Jeff Conklin (TradeAccess)
Jeff provided some insights into his real-world experience of trying to use e-commerce solutions in the developing world.
A key point: Is it money that makes the world go 'round?
TradeAccess was actually trying to make money with their e-commerce activities in the developing world. It proved to be very difficult. In 1995, the company began trying to use the Internet for developmental goals.
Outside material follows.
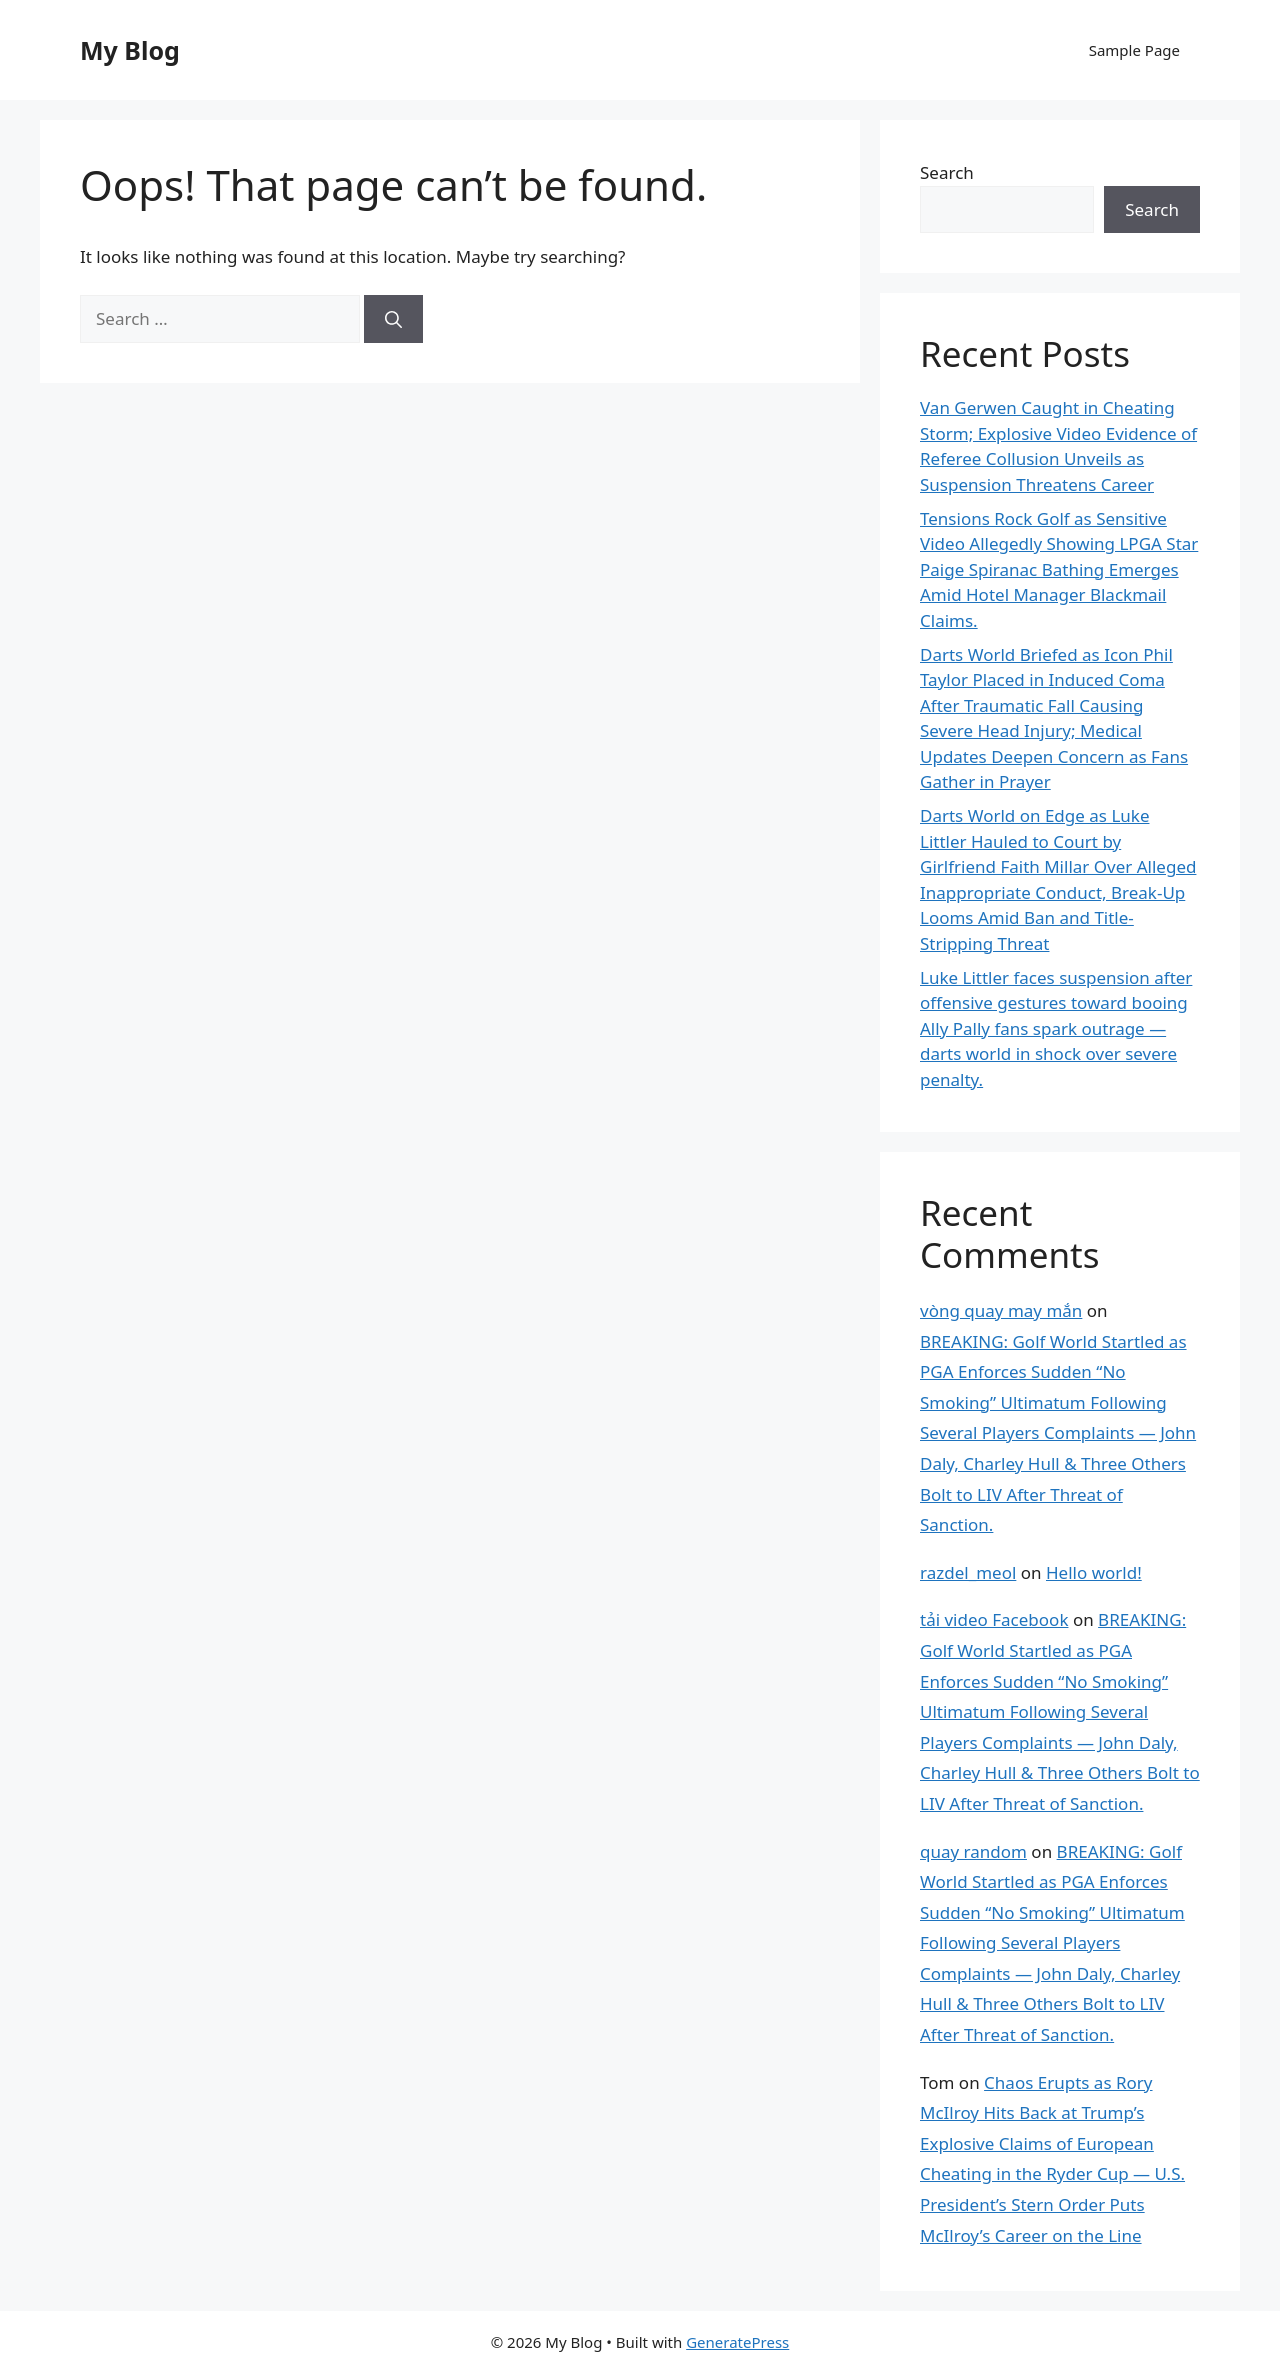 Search (947, 172)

They have since curtailed these activities because:
-they had a very tough time making money at it.
-access to capital markets was very problematic.
TradeAccess sells a web-based product to assist manufacturing firms to promote and manage their exports.
They chose countries with much trade in manufactured goods.
Business was difficult- even in Malaysia's highly-touted Multimedia Super Corridor.
Jeff noted that the Internet is a medium that promotes and empowers the individual.
Is this empowerment contrary to any governmental initiatives on the
The TradeAccess model sparked a discussion of the merits of goods vs. services for e-commerce.
The TradeAccess product is a strategic tool for offshore manufacturers.
It was noted that problems with delivery, such as poor infrastructure, are still very real.
To conclude, Colin Macaly led us in a review of the major points of the morning's sessions:
-If all of this infrastructure were rolled out, what would the world look like?
-For E-Commerce to be successful, large investments in a variety of sectors are required. (eg, skills training, education, etc.)
-a community-level assessment is necessary for setting e-commerce strategy
-planning must involve all 3: technology, people, policy
-services vs. products?
-policy and e-commerce are inseparable.